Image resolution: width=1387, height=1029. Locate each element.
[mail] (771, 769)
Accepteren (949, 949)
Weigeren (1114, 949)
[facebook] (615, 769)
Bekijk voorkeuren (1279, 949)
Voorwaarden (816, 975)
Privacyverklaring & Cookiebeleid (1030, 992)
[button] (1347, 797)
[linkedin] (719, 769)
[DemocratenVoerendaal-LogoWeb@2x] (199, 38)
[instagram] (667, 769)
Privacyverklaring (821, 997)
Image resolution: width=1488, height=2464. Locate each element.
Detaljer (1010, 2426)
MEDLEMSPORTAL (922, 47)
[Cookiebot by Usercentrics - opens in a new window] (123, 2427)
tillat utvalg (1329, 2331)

···

--- Your goal ---
Among the entries above, identify all lines with "element" and copy them.

--- Answer for this exercise ---
Image resolution: width=1387, height=1029. Locate each element.
Image resolution: width=1488, height=2464. Locate each element.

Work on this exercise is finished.